_Requirement_
Leave every picture out, then reproduce the rest of the listing exactly.

───

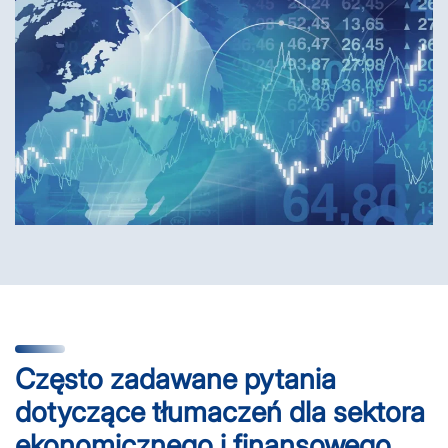
Często zadawane pytania
dotyczące tłumaczeń dla sektora
ekonomicznego i finansowego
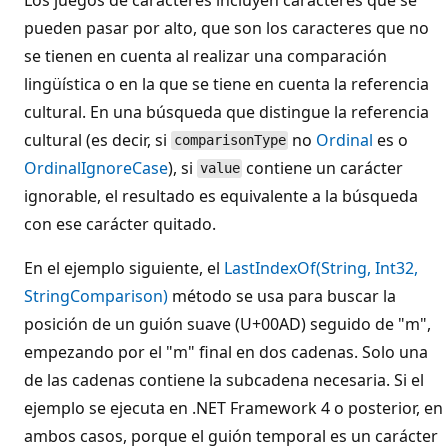
pueden pasar por alto, que son los caracteres que no
se tienen en cuenta al realizar una comparación
lingüística o en la que se tiene en cuenta la referencia
cultural. En una búsqueda que distingue la referencia
cultural (es decir, si
no
Ordinal
es o
comparisonType
OrdinalIgnoreCase
), si
contiene un carácter
value
ignorable, el resultado es equivalente a la búsqueda
con ese carácter quitado.
En el ejemplo siguiente, el
LastIndexOf(String, Int32,
StringComparison)
método se usa para buscar la
posición de un guión suave (U+00AD) seguido de "m",
empezando por el "m" final en dos cadenas. Solo una
de las cadenas contiene la subcadena necesaria. Si el
ejemplo se ejecuta en .NET Framework 4 o posterior, en
ambos casos, porque el guión temporal es un carácter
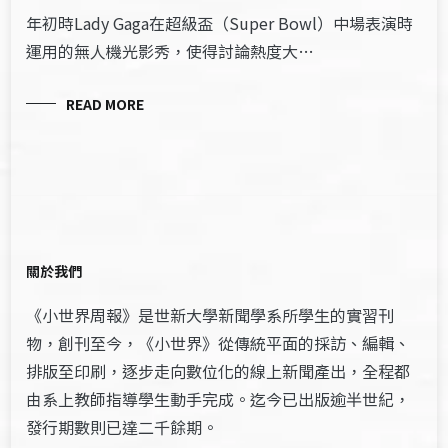
年初時Lady Gaga在超級盃（Super Bowl）中場表演時
運用的無人機光影秀，使得討論熱度大…
READ MORE
關於我們
《小世界周報》是世新大學新聞學系所學生的實習刊
物，創刊至今，《小世界》從傳統平面的採訪、編輯、
排版至印刷，逐步走向數位化的線上新聞產出，全程都
由系上教師指導學生動手完成。迄今已出版逾半世紀，
發行期數則已達二千餘期。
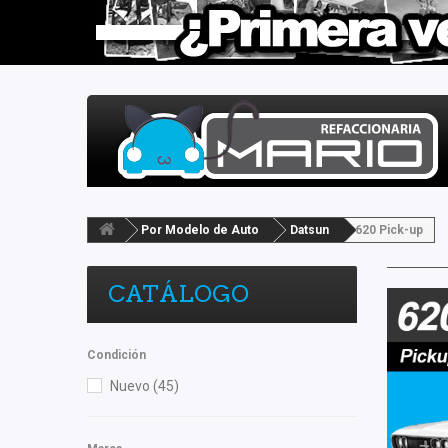
Por Modelo de Auto
Datsun
620 Pick-up
CATÁLOGO
Condición
Nuevo
(45)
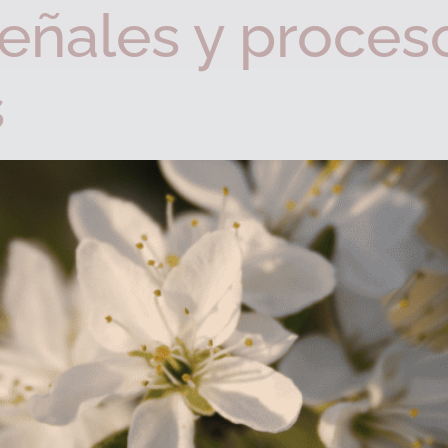
señales y proces
s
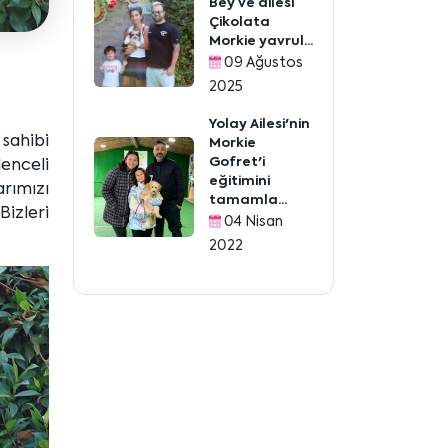
Bey ve ailesi
Çikolata
Morkie yavrul...
09 Ağustos
2025
Yolay Ailesi'nin
sahibi
Morkie
Gofret'i
lenceli
eğitimini
arımızı
tamamla...
Bizleri
04 Nisan
2022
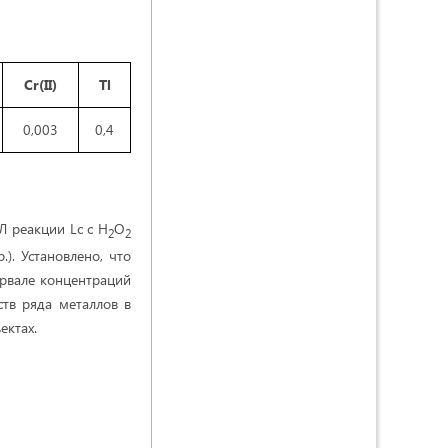
Cr(II)
Tl
0,003
0,4
Л реакции Lc с Н
О
2
2
). Установлено, что
рвале концентраций
тв ряда металлов в
ектах.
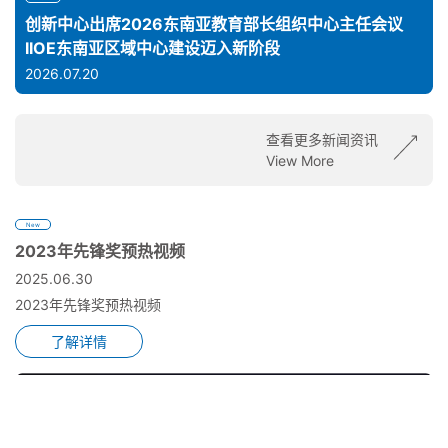
创新中心出席2026东南亚教育部长组织中心主任会议
IIOE东南亚区域中心建设迈入新阶段
2026.07.20
查看更多新闻资讯
View More
New
2023年先锋奖预热视频
2025.06.30
2023年先锋奖预热视频
了解详情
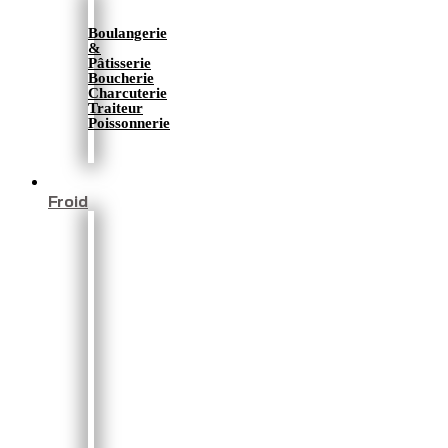
Boulangerie
&
Pâtisserie
Boucherie
Charcuterie
Traiteur
Poissonnerie
Froid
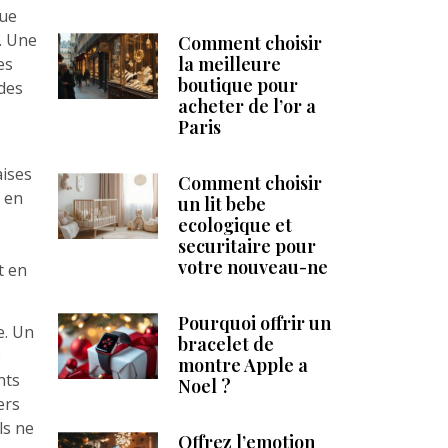
tue
s. Une
Comment choisir
la meilleure
es
boutique pour
ndes
acheter de l’or a
Paris
aises
Comment choisir
k en
un lit bebe
ecologique et
securitaire pour
votre nouveau-ne
t en
Pourquoi offrir un
e. Un
bracelet de
e
montre Apple a
nts
Noel ?
ers
ls ne
Offrez l’emotion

───

_Task result_
Często zadawane pytania
dotyczące tłumaczeń dla sektora
ekonomicznego i finansowego
pueden pasar por alto, que son los caracteres que no
se tienen en cuenta al realizar una comparación
lingüística o en la que se tiene en cuenta la referencia
cultural. En una búsqueda que distingue la referencia
cultural (es decir, si
no
Ordinal
es o
comparisonType
OrdinalIgnoreCase
), si
contiene un carácter
value
ignorable, el resultado es equivalente a la búsqueda
con ese carácter quitado.
En el ejemplo siguiente, el
LastIndexOf(String, Int32,
StringComparison)
método se usa para buscar la
posición de un guión suave (U+00AD) seguido de "m",
empezando por el "m" final en dos cadenas. Solo una
de las cadenas contiene la subcadena necesaria. Si el
ejemplo se ejecuta en .NET Framework 4 o posterior, en
ambos casos, porque el guión temporal es un carácter
年初時Lady Gaga在超級盃（Super Bowl）中場表演時
運用的無人機光影秀，使得討論熱度大…
READ MORE
關於我們
《小世界周報》是世新大學新聞學系所學生的實習刊
物，創刊至今，《小世界》從傳統平面的採訪、編輯、
排版至印刷，逐步走向數位化的線上新聞產出，全程都
由系上教師指導學生動手完成。迄今已出版逾半世紀，
發行期數則已達二千餘期。
Por Modelo de Auto
Datsun
620 Pick-up
CATÁLOGO
Condición
Nuevo
(45)
señales y proces
s
Bey ve ailesi
Çikolata
Morkie yavrul...
09 Ağustos
2025
Yolay Ailesi'nin
sahibi
Morkie
Gofret'i
lenceli
eğitimini
arımızı
tamamla...
Bizleri
04 Nisan
2022
Cr(II)
Tl
0,003
0,4
Л реакции Lc с Н
О
2
2
). Установлено, что
рвале концентраций
тв ряда металлов в
ектах.
创新中心出席2026东南亚教育部长组织中心主任会议
IIOE东南亚区域中心建设迈入新阶段
2026.07.20
查看更多新闻资讯
View More
New
2023年先锋奖预热视频
2025.06.30
2023年先锋奖预热视频
了解详情
Boulangerie
&
Pâtisserie
Boucherie
Charcuterie
Traiteur
Poissonnerie
Froid
tue
s. Une
Comment choisir
la meilleure
es
boutique pour
ndes
acheter de l’or a
Paris
aises
Comment choisir
k en
un lit bebe
ecologique et
securitaire pour
votre nouveau-ne
t en
Pourquoi offrir un
e. Un
bracelet de
e
montre Apple a
nts
Noel ?
ers
ls ne
Offrez l’emotion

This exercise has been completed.